What you need to do:
Search the records for the string "Wildwood". Copy each line where it occurs.

Given data:
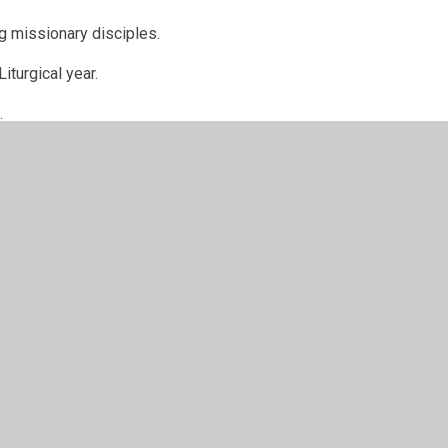
ing missionary disciples.
iturgical year.
d.
ayer Room, prayer area in the Eco-garden
n doing below:
tas Ambassadors led a Rosary prayer group every
ty to pause and say a decade of the Rosary.
rations of the Word encouraging the children in
 and how we can use Lent as a period of growth.
d delivered by our GIFT Team for some of our KS2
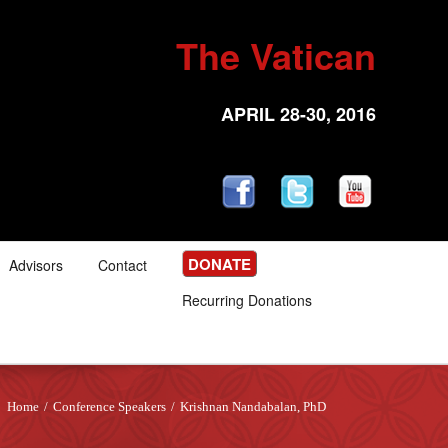
The Vatican
APRIL 28-30, 2016
DONATE
Advisors
Contact
Recurring Donations
Home
/
Conference Speakers
/
Krishnan Nandabalan, PhD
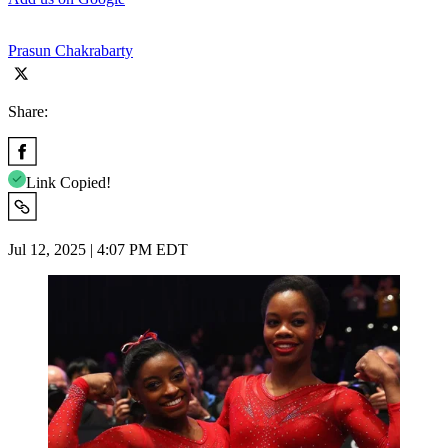
Prasun Chakrabarty
Share:
Link Copied!
Jul 12, 2025 | 4:07 PM EDT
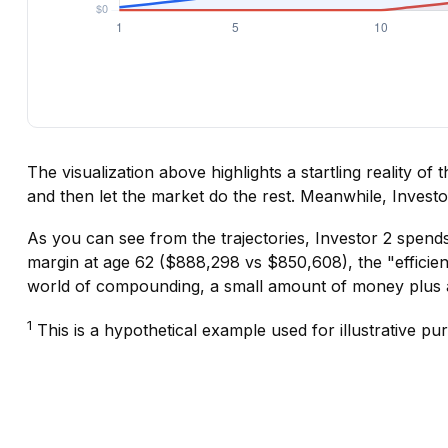
The visualization above highlights a startling reality of
and then let the market do the rest. Meanwhile, Inves
As you can see from the trajectories, Investor 2 spends
margin at age 62 ($888,298 vs $850,608), the "efficienc
world of compounding, a small amount of money plus a 
1
This is a hypothetical example used for illustrative pu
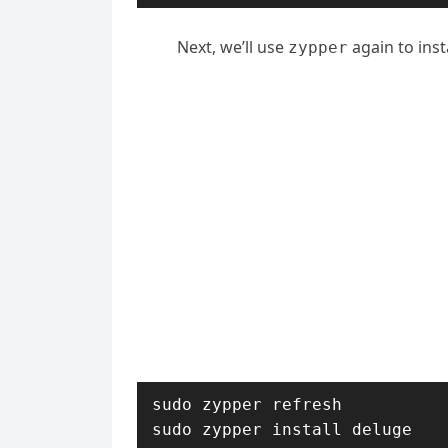
Next, we’ll use
again to inst
zypper
sudo zypper refresh

sudo zypper install deluge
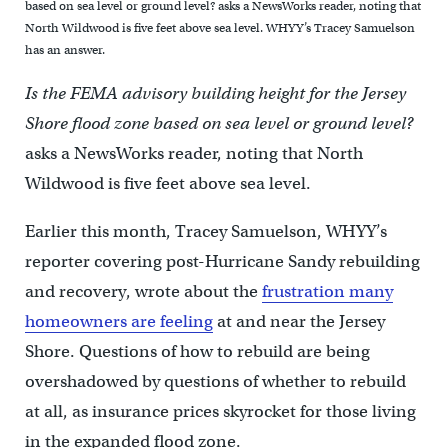
based on sea level or ground level? asks a NewsWorks reader, noting that
North Wildwood is five feet above sea level. WHYY’s Tracey Samuelson
has an answer.
Is the FEMA advisory building height for the Jersey
Shore flood zone based on sea level or ground level?
asks a NewsWorks reader, noting that North
Wildwood is five feet above sea level.
Earlier this month, Tracey Samuelson, WHYY’s
reporter covering post-Hurricane Sandy rebuilding
and recovery, wrote about the
frustration many
homeowners are feeling
at and near the Jersey
Shore. Questions of how to rebuild are being
overshadowed by questions of whether to rebuild
at all, as insurance prices skyrocket for those living
in the expanded flood zone.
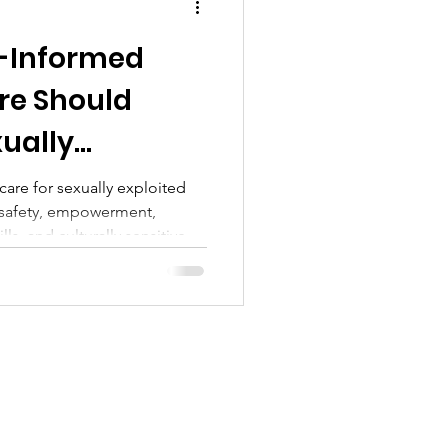
-Informed
re Should
xually
le Foster
care for sexually exploited
s safety, empowerment,
lls, and culturally sensitive,
agdalena’s Daughters offers.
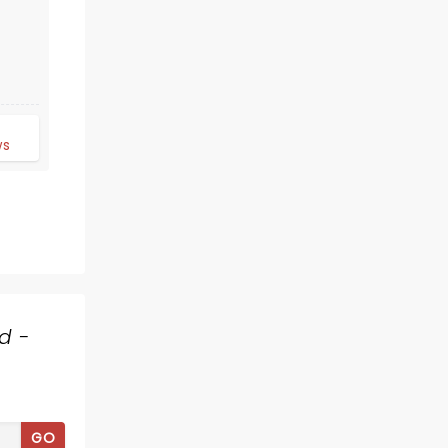
d
ws
RODGERS AND
HAMMERSTEIN'S
CINDERELLA
d -
Showing until August 9
Surflight Theatre
GO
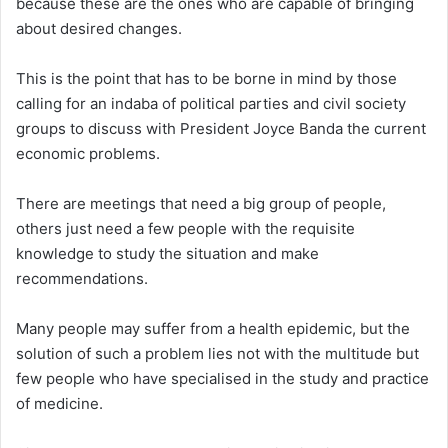
because these are the ones who are capable of bringing
about desired changes.
This is the point that has to be borne in mind by those
calling for an indaba of political parties and civil society
groups to discuss with President Joyce Banda the current
economic problems.
There are meetings that need a big group of people,
others just need a few people with the requisite
knowledge to study the situation and make
recommendations.
Many people may suffer from a health epidemic, but the
solution of such a problem lies not with the multitude but
few people who have specialised in the study and practice
of medicine.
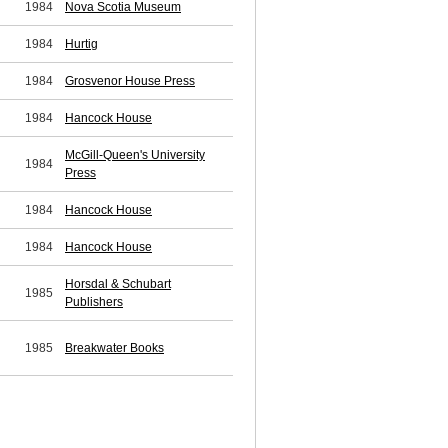
1984
Nova Scotia Museum
1984
Hurtig
1984
Grosvenor House Press
1984
Hancock House
McGill-Queen's University
1984
Press
1984
Hancock House
1984
Hancock House
Horsdal & Schubart
1985
Publishers
1985
Breakwater Books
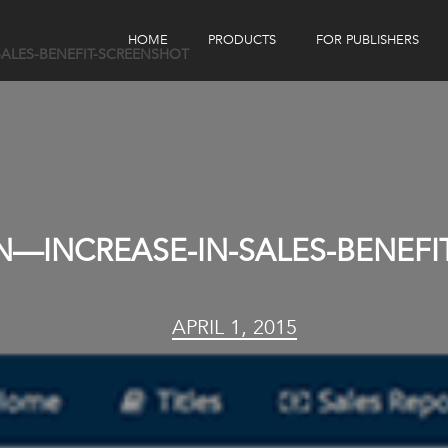
HOME
PRODUCTS
FOR PUBLISHERS
SALES-BENEFIT-SCREENSHOT
eBook Distribution
Our Customers
Book Tracker
Children's Publishers
eBook Analytics
ON—INCREASE-IN-SALES-BENEF
APRIL 1, 2015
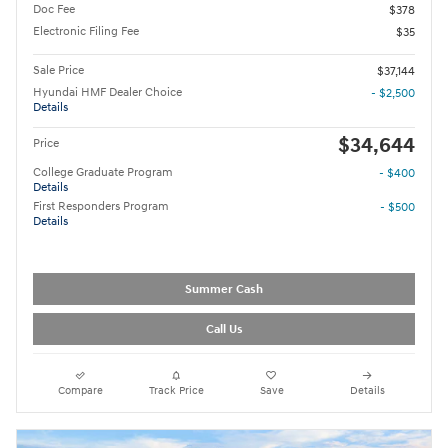
Doc Fee
$378
Electronic Filing Fee
$35
Sale Price
$37,144
Hyundai HMF Dealer Choice
- $2,500
Details
$34,644
Price
College Graduate Program
- $400
Details
First Responders Program
- $500
Details
Summer Cash
Call Us
Compare
Track Price
Save
Details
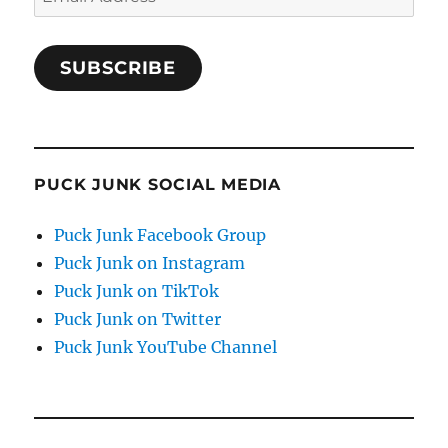
Address
SUBSCRIBE
PUCK JUNK SOCIAL MEDIA
Puck Junk Facebook Group
Puck Junk on Instagram
Puck Junk on TikTok
Puck Junk on Twitter
Puck Junk YouTube Channel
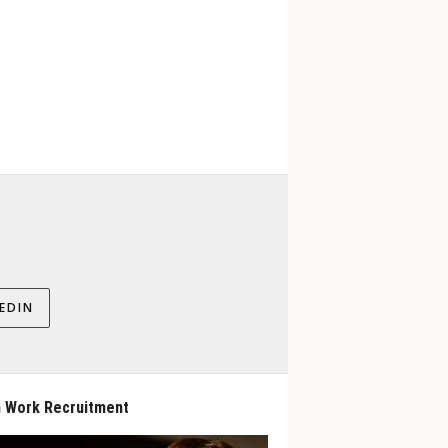
EDIN
 Work Recruitment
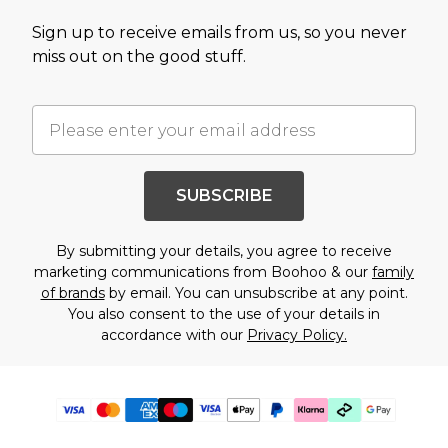
Sign up to receive emails from us, so you never
miss out on the good stuff.
SUBSCRIBE
By submitting your details, you agree to receive
marketing communications from Boohoo & our
family
of brands
by email. You can unsubscribe at any point.
You also consent to the use of your details in
accordance with our
Privacy Policy.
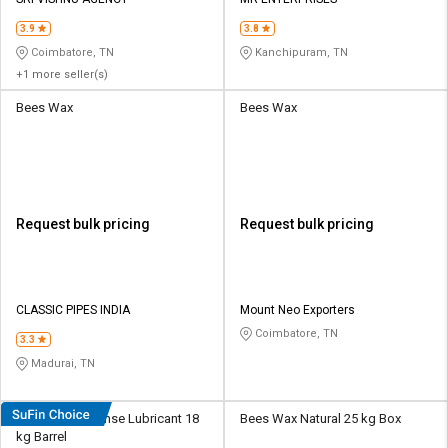
Credit
Credit
3.9
3.8
Sell
Sell
Coimbatore, TN
Kanchipuram, TN
on
on
+1 more seller(s)
L&T-
L&T-
SuFin
SuFin
Bees Wax
Bees Wax
Select
Select
Language
Language
English
English
Request bulk pricing
Request bulk pricing
हिन्दी
हिन्दी
தமிழ்
தமிழ்
CLASSIC PIPES INDIA
Mount Neo Exporters
Coimbatore, TN
3.3
Logout
Madurai, TN
Bees Wax Defense Lubricant 18
Bees Wax Natural 25 kg Box
kg Barrel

Task answer:
North Wildwood is five feet above sea level. WHYY’s Tracey Samuelson
Wildwood is five feet above sea level.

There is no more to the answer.